(YOUR TASK): Within the records below, how many lines contain "component"? The answer is that number alone.

(PROVIDED DATA):
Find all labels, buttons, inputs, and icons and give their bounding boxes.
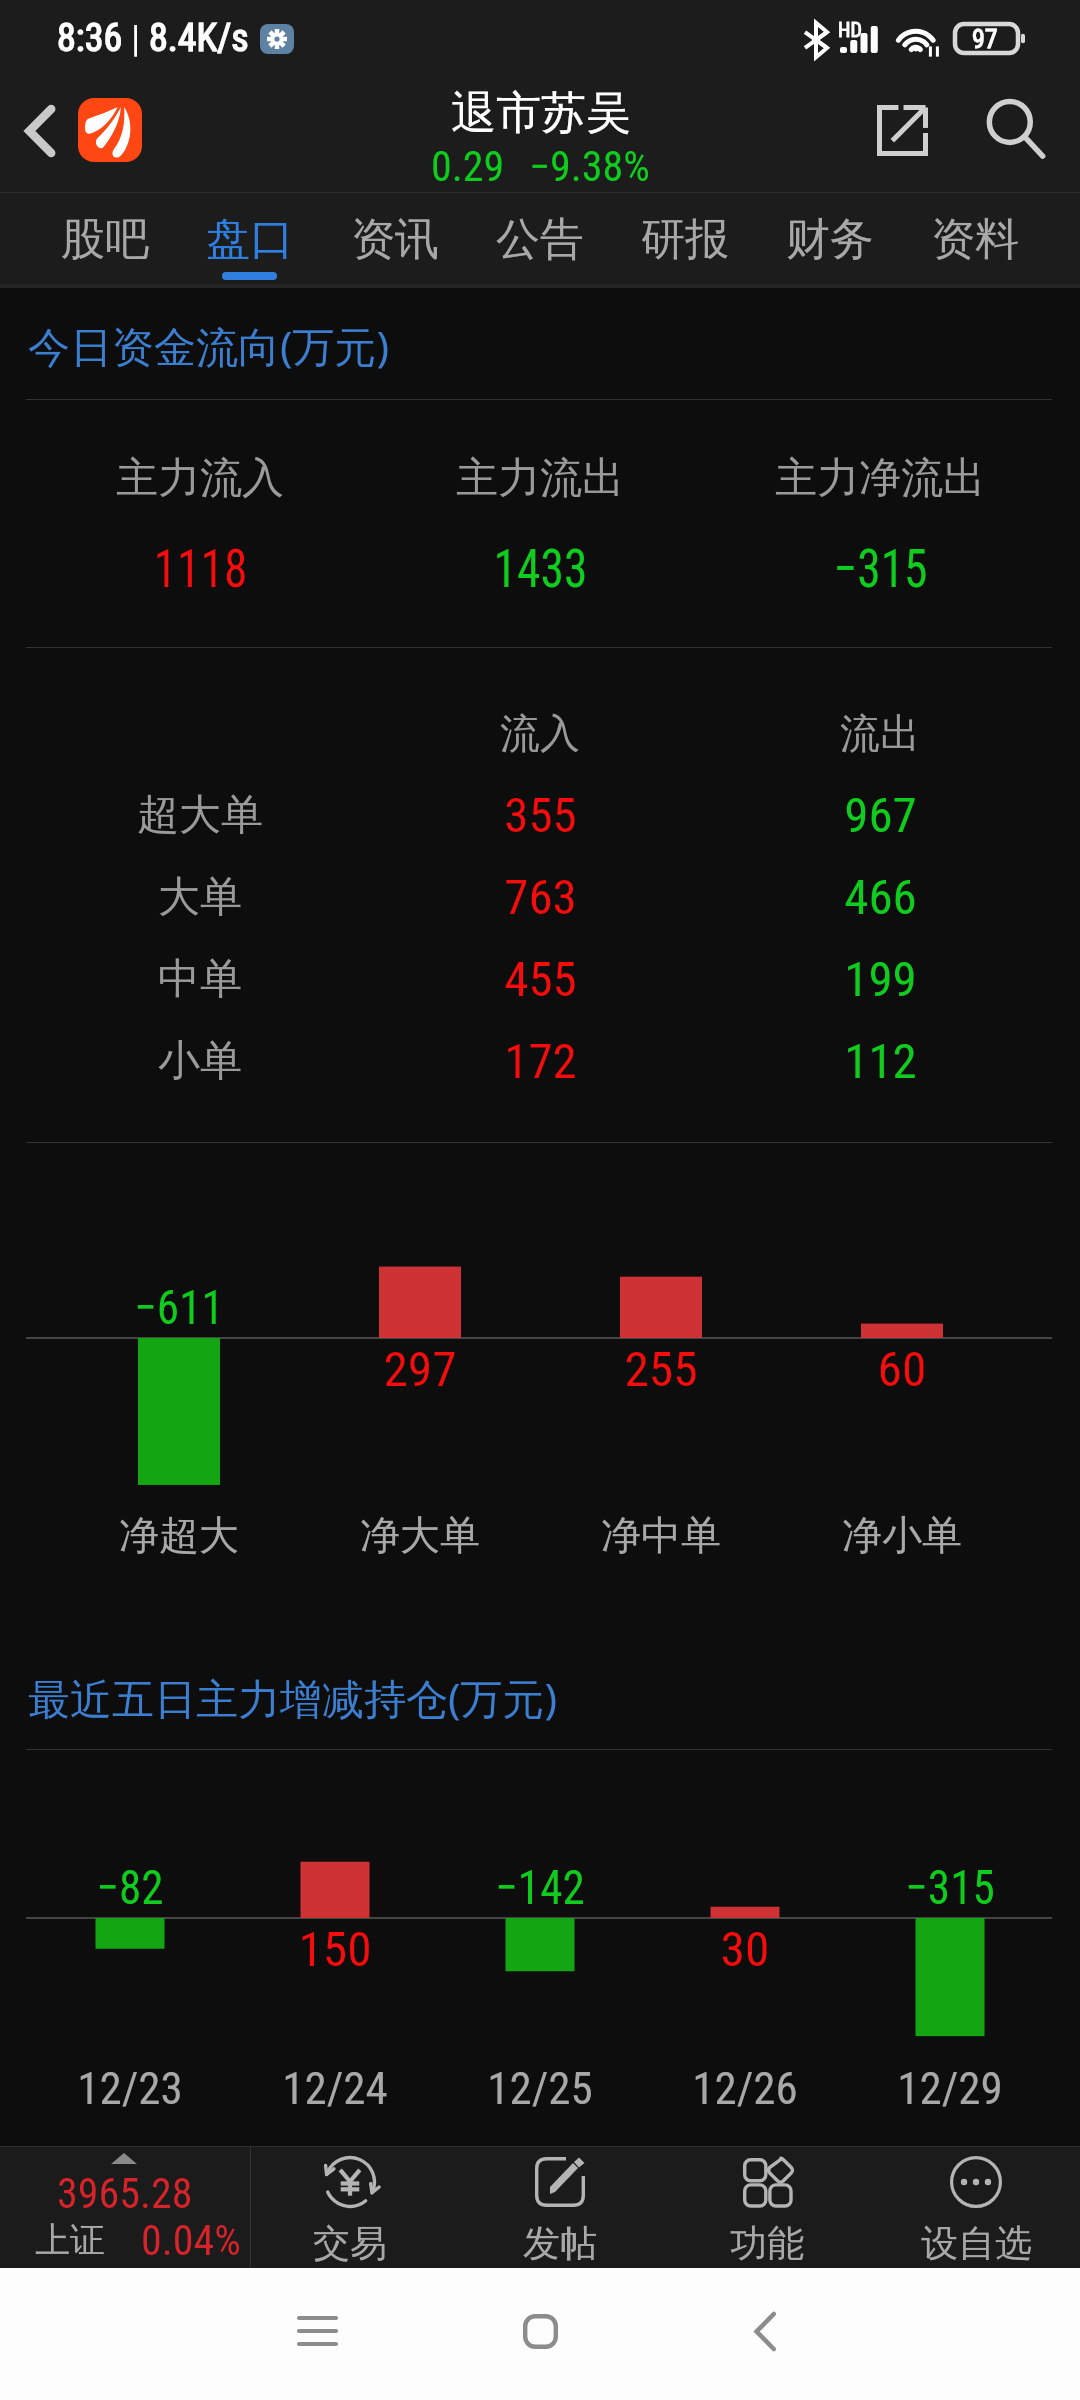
staticText: 8:36 xyxy=(57,16,123,61)
staticText: 199 xyxy=(844,951,917,1008)
staticText: 今日资金流向(万元) xyxy=(28,317,390,374)
staticText: 资料 xyxy=(931,212,1019,267)
staticText: 主力流入 xyxy=(116,452,284,505)
button[interactable]: 3965.28 xyxy=(0,2146,250,2268)
staticText: 112 xyxy=(844,1033,917,1090)
staticText: 超大单 xyxy=(137,789,263,842)
staticText: 中单 xyxy=(158,953,242,1006)
staticText: 盘口 xyxy=(206,212,294,267)
staticText: 退市苏吴 xyxy=(451,85,631,142)
staticText: 12/25 xyxy=(487,2062,593,2115)
staticText: 3965.28 xyxy=(57,2169,193,2218)
staticText: 12/23 xyxy=(77,2062,183,2115)
staticText: 30 xyxy=(720,1921,770,1977)
button[interactable]: 财务 xyxy=(757,192,902,284)
staticText: 财务 xyxy=(786,212,874,267)
button[interactable]: 设自选 xyxy=(876,2146,1076,2268)
staticText: 流出 xyxy=(840,708,920,758)
staticText: −9.38% xyxy=(529,142,650,191)
button[interactable]: 资料 xyxy=(902,192,1047,284)
button[interactable]: 股吧 xyxy=(33,192,177,284)
staticText: 小单 xyxy=(158,1035,242,1088)
button[interactable]: 退市苏吴 xyxy=(0,80,1080,192)
button[interactable]: Share xyxy=(856,80,948,180)
staticText: 466 xyxy=(844,869,917,926)
staticText: 967 xyxy=(844,787,917,844)
staticText: 355 xyxy=(504,787,577,844)
button[interactable]: Back xyxy=(0,84,84,188)
button[interactable]: Back xyxy=(690,2265,840,2397)
staticText: 功能 xyxy=(730,2220,804,2267)
button[interactable]: 公告 xyxy=(467,192,612,284)
staticText: HD xyxy=(838,18,862,41)
staticText: 最近五日主力增减持仓(万元) xyxy=(28,1669,558,1726)
staticText: 150 xyxy=(298,1921,372,1977)
button[interactable]: 研报 xyxy=(612,192,757,284)
staticText: 研报 xyxy=(641,212,729,267)
staticText: −611 xyxy=(134,1279,224,1335)
button[interactable]: Home xyxy=(465,2265,615,2397)
staticText: 上证 xyxy=(35,2218,105,2262)
staticText: 12/29 xyxy=(897,2062,1003,2115)
staticText: 发帖 xyxy=(523,2220,597,2267)
button[interactable]: 盘口 xyxy=(177,192,322,284)
staticText: 0.29 xyxy=(431,142,505,191)
staticText: 172 xyxy=(504,1033,577,1090)
staticText: −82 xyxy=(96,1859,164,1915)
staticText: 455 xyxy=(504,951,577,1008)
button[interactable]: 资讯 xyxy=(322,192,467,284)
staticText: 净小单 xyxy=(842,1510,962,1560)
staticText: −315 xyxy=(905,1859,995,1915)
staticText: 交易 xyxy=(313,2220,387,2267)
staticText: 297 xyxy=(383,1341,457,1397)
staticText: 1118 xyxy=(153,537,248,600)
staticText: 0.04% xyxy=(141,2216,241,2264)
staticText: 流入 xyxy=(500,708,580,758)
staticText: 8.4K/s xyxy=(149,16,249,61)
button[interactable]: App logo xyxy=(78,98,142,162)
staticText: 97 xyxy=(972,24,998,54)
staticText: 763 xyxy=(504,869,577,926)
button[interactable]: 发帖 xyxy=(460,2146,660,2268)
staticText: 净中单 xyxy=(601,1510,721,1560)
staticText: 12/24 xyxy=(282,2062,388,2115)
staticText: 设自选 xyxy=(921,2220,1032,2267)
staticText: 大单 xyxy=(158,871,242,924)
staticText: 主力流出 xyxy=(456,452,624,505)
staticText: 255 xyxy=(624,1341,698,1397)
staticText: −142 xyxy=(495,1859,585,1915)
staticText: 60 xyxy=(877,1341,927,1397)
staticText: 净大单 xyxy=(360,1510,480,1560)
staticText: 资讯 xyxy=(351,212,439,267)
staticText: −315 xyxy=(833,537,928,600)
button[interactable]: Recents xyxy=(242,2265,392,2397)
staticText: 1433 xyxy=(493,537,588,600)
staticText: 公告 xyxy=(496,212,584,267)
staticText: 主力净流出 xyxy=(775,452,985,505)
staticText: 12/26 xyxy=(692,2062,798,2115)
staticText: | xyxy=(123,18,149,60)
staticText: 股吧 xyxy=(61,212,149,267)
staticText: 净超大 xyxy=(119,1510,239,1560)
button[interactable]: 交易 xyxy=(250,2146,450,2268)
button[interactable]: 功能 xyxy=(667,2146,867,2268)
button[interactable]: Search xyxy=(970,80,1062,180)
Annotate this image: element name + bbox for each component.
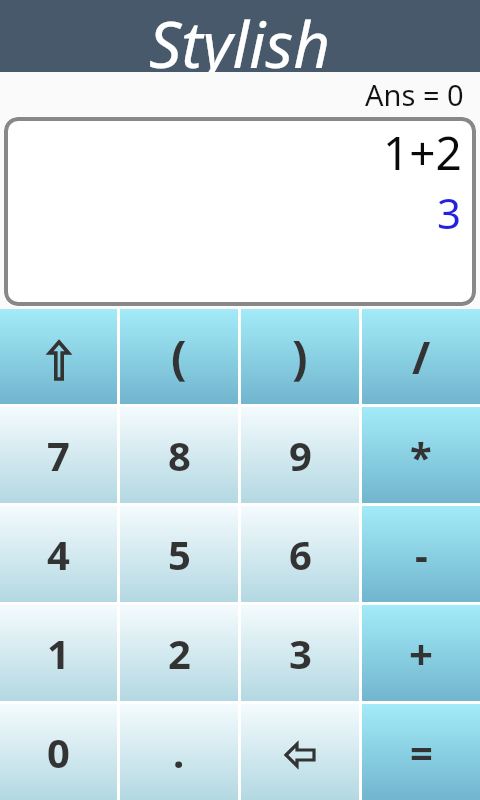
button[interactable]: = xyxy=(362,704,480,800)
staticText: 5 xyxy=(168,527,191,581)
button[interactable]: . xyxy=(120,704,238,800)
staticText: Stylish xyxy=(149,0,331,72)
button[interactable]: 0 xyxy=(0,704,117,800)
staticText: 7 xyxy=(47,428,70,482)
staticText: 1+2 xyxy=(383,121,462,184)
staticText: + xyxy=(409,625,434,682)
staticText: 2 xyxy=(168,626,191,680)
staticText: ) xyxy=(292,325,308,388)
button[interactable] xyxy=(241,704,359,800)
button[interactable]: 1 xyxy=(0,605,117,701)
button[interactable]: 9 xyxy=(241,407,359,503)
button[interactable] xyxy=(0,309,117,404)
staticText: 3 xyxy=(289,626,312,680)
button[interactable]: 2 xyxy=(120,605,238,701)
button[interactable]: 6 xyxy=(241,506,359,602)
button[interactable]: / xyxy=(362,309,480,404)
staticText: 8 xyxy=(168,428,191,482)
button[interactable]: 7 xyxy=(0,407,117,503)
staticText: * xyxy=(410,429,432,483)
staticText: - xyxy=(415,527,428,581)
button[interactable]: ) xyxy=(241,309,359,404)
staticText: 0 xyxy=(47,725,70,779)
button[interactable]: * xyxy=(362,407,480,503)
staticText: 1 xyxy=(47,626,70,680)
button[interactable]: 4 xyxy=(0,506,117,602)
staticText: ( xyxy=(171,325,187,388)
button[interactable]: ( xyxy=(120,309,238,404)
button[interactable]: 8 xyxy=(120,407,238,503)
button[interactable]: - xyxy=(362,506,480,602)
staticText: = xyxy=(410,725,433,779)
staticText: / xyxy=(412,327,431,387)
staticText: . xyxy=(173,725,185,779)
button[interactable]: + xyxy=(362,605,480,701)
staticText: Ans = 0 xyxy=(365,75,464,114)
staticText: 6 xyxy=(289,527,312,581)
staticText: 4 xyxy=(47,527,70,581)
button[interactable]: 3 xyxy=(241,605,359,701)
button[interactable]: 5 xyxy=(120,506,238,602)
staticText: 9 xyxy=(289,428,312,482)
staticText: 3 xyxy=(437,184,462,241)
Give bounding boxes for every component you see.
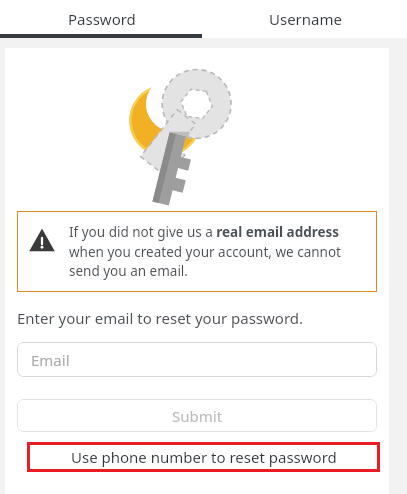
staticText: Password xyxy=(68,9,136,29)
button[interactable]: Use phone number to reset password xyxy=(27,442,380,472)
button[interactable]: Email xyxy=(17,342,377,377)
button[interactable]: Password xyxy=(0,0,203,38)
button[interactable]: Username xyxy=(203,0,407,38)
button[interactable]: Submit xyxy=(17,399,377,432)
staticText: If you did not give us a real email addr… xyxy=(69,223,365,280)
staticText: Username xyxy=(269,9,342,29)
staticText: Use phone number to reset password xyxy=(71,447,337,467)
staticText: Submit xyxy=(172,406,223,426)
staticText: Enter your email to reset your password. xyxy=(17,308,304,328)
staticText: Email xyxy=(31,350,70,370)
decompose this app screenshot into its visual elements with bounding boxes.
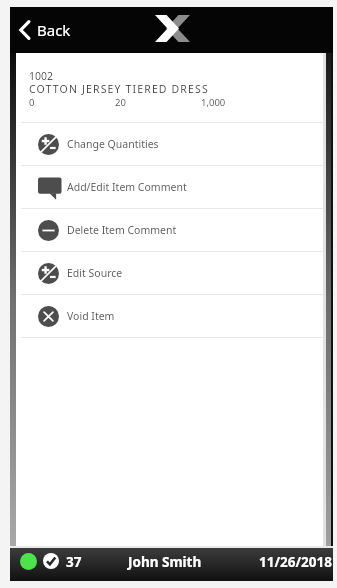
staticText: Edit Source: [67, 266, 123, 280]
staticText: Add/Edit Item Comment: [67, 180, 187, 194]
staticText: John Smith: [128, 553, 202, 571]
staticText: 20: [115, 96, 126, 109]
button[interactable]: Edit Source: [16, 252, 323, 294]
button[interactable]: Add/Edit Item Comment: [16, 166, 323, 208]
staticText: 1002: [29, 69, 54, 83]
button[interactable]: Delete Item Comment: [16, 209, 323, 251]
other: Completed items: [43, 553, 59, 569]
staticText: 1,000: [201, 96, 226, 109]
staticText: 37: [66, 553, 82, 571]
staticText: Change Quantities: [67, 137, 159, 151]
staticText: Delete Item Comment: [67, 223, 177, 237]
staticText: COTTON JERSEY TIERED DRESS: [29, 82, 209, 96]
staticText: 11/26/2018: [259, 553, 332, 571]
button[interactable]: Back: [18, 19, 71, 41]
button[interactable]: Change Quantities: [16, 123, 323, 165]
staticText: Back: [37, 20, 71, 40]
staticText: 0: [29, 96, 35, 109]
other: Online status: [20, 553, 37, 570]
staticText: Void Item: [67, 309, 115, 323]
button[interactable]: Void Item: [16, 295, 323, 337]
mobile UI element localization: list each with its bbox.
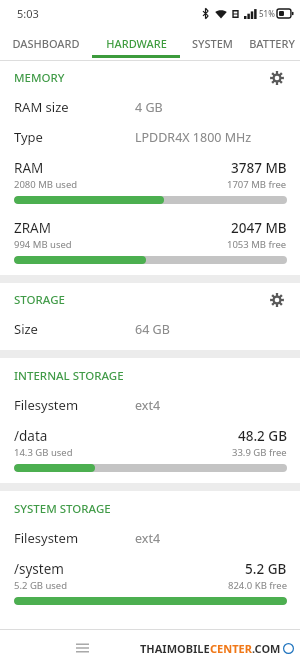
staticText: ext4: [135, 397, 161, 414]
staticText: RAM: [14, 159, 44, 177]
staticText: 5.2 GB used: [14, 579, 68, 592]
button[interactable]: Size: [0, 314, 300, 344]
button[interactable]: Settings: [266, 67, 288, 89]
staticText: Size: [14, 320, 135, 338]
staticText: 1707 MB free: [227, 178, 287, 191]
button[interactable]: RAM size: [0, 92, 300, 122]
staticText: 14.3 GB used: [14, 446, 73, 459]
staticText: SYSTEM: [192, 36, 233, 51]
staticText: CENTER: [210, 641, 252, 656]
staticText: 994 MB used: [14, 238, 72, 251]
staticText: 3787 MB: [231, 159, 287, 177]
button[interactable]: Menu: [68, 634, 96, 662]
button[interactable]: /data: [0, 422, 300, 479]
staticText: THAIMOBILE: [140, 641, 210, 656]
staticText: 64 GB: [135, 321, 170, 338]
button[interactable]: SYSTEM: [180, 27, 244, 60]
staticText: ext4: [135, 530, 161, 547]
staticText: 5:03: [17, 6, 39, 21]
staticText: INTERNAL STORAGE: [14, 368, 124, 384]
button[interactable]: Filesystem: [0, 523, 300, 553]
staticText: .COM: [252, 641, 281, 656]
staticText: /data: [14, 427, 48, 445]
staticText: Filesystem: [14, 396, 135, 414]
staticText: 5.2 GB: [245, 560, 287, 578]
staticText: 2080 MB used: [14, 178, 78, 191]
staticText: RAM size: [14, 98, 135, 116]
staticText: MEMORY: [14, 70, 65, 86]
button[interactable]: HARDWARE: [92, 27, 180, 60]
button[interactable]: RAM: [0, 154, 300, 211]
staticText: 2047 MB: [231, 219, 287, 237]
staticText: 33.9 GB free: [232, 446, 287, 459]
staticText: 4 GB: [135, 99, 163, 116]
button[interactable]: BATTERY: [244, 27, 300, 60]
staticText: LPDDR4X 1800 MHz: [135, 129, 252, 146]
staticText: DASHBOARD: [12, 36, 80, 51]
button[interactable]: Settings: [266, 289, 288, 311]
staticText: Type: [14, 128, 135, 146]
staticText: HARDWARE: [106, 36, 167, 51]
staticText: Filesystem: [14, 529, 135, 547]
staticText: 48.2 GB: [238, 427, 287, 445]
button[interactable]: /system: [0, 555, 300, 612]
button[interactable]: DASHBOARD: [0, 27, 92, 60]
staticText: ZRAM: [14, 219, 51, 237]
staticText: /system: [14, 560, 64, 578]
staticText: 824.0 KB free: [228, 579, 287, 592]
button[interactable]: ZRAM: [0, 214, 300, 271]
staticText: BATTERY: [249, 36, 295, 51]
staticText: 51%: [259, 8, 275, 19]
button[interactable]: Type: [0, 122, 300, 152]
staticText: 1053 MB free: [227, 238, 287, 251]
staticText: STORAGE: [14, 292, 65, 308]
staticText: SYSTEM STORAGE: [14, 501, 111, 517]
button[interactable]: Filesystem: [0, 390, 300, 420]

(ANSWER SECTION): 2